Fewer bugs in your code? New study examines programming errors at lowest level
© Shutterstock / Hoppe
Confusing code can (and will!) lead to bugs in code. This study addresses the misunderstandings in source code and tries to untangle the knots in order to prove that “being able to reliably identify and remove code that can cause misunderstandings will also enhance productivity and reduce maintenance costs.”
A new study by researchers from New York University, University of Colorado, Colorado Springs, and Pennsylvania State University, USA is trying to prove that “many code patterns increase misunderstanding at a statistically significant rate versus equivalent code without the pattern” and that removing these code patterns has “a substantial impact on a programmer’s ability to understand larger code.”
The results provide evidence both for and against common coding recommendations and suggest a new method to expand on existing guidelines.
Understanding Misunderstandings in Source Code: Overview
“Source code serves a dual purpose. It communicates program instructions to machines and programmer intent to people.” So far so good.
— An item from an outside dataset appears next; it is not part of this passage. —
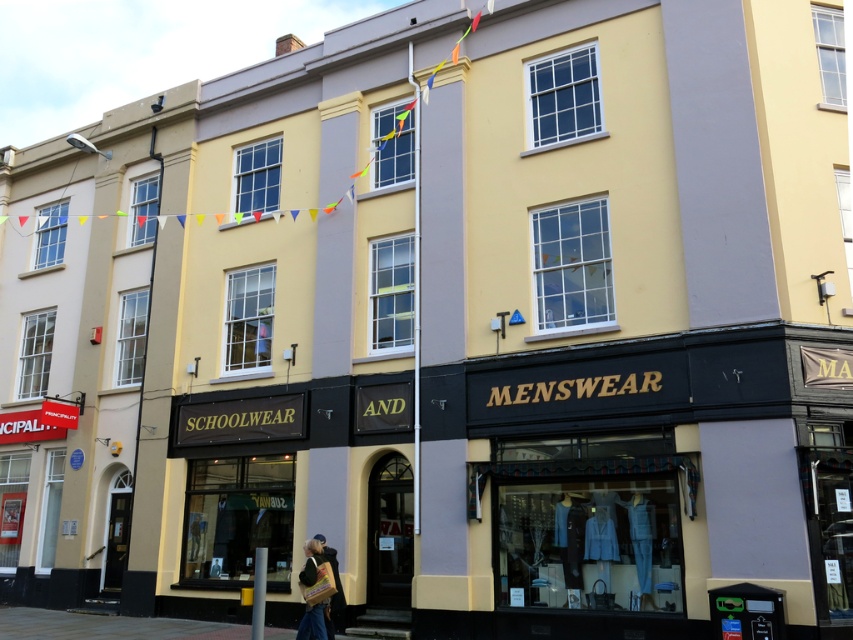 You are a delivery person trying to fit a box that is 1 meter wide through the space between the leather jacket at lower center and the denim jacket at lower center. Can you fit the box through that space?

The problem begins when a person comes to a different conclusion about a piece of code’s behavior than a machine does when executing the program.
In other words, a programmer’s interpretation of a piece of code’s behavior differs from that of the machine. While a difference of interpretation can naturally happen in some situations (such as those involving randomness, poorly understood APIs, or undefined behavior), it can also occur in small, self-contained lines of code. These design patterns, which are easy to misinterpret, naturally lead to bugs in code.
These bugs often lead to huge costs and faulty products and there are countless examples of companies that paid the price for some bugs that could have been avoided. The consequences of these bugs can include diminished productivity, faulty products, and higher costs.
However, identifying [and removing] these program elements that cause confusion doesn’t just lead to fewer accidents — according to the study, “the ability to understand pre-existing source code is one of the most important elements of a continuously successful software project.” It will eventually lead to enhanced productivity and reduced maintenance costs.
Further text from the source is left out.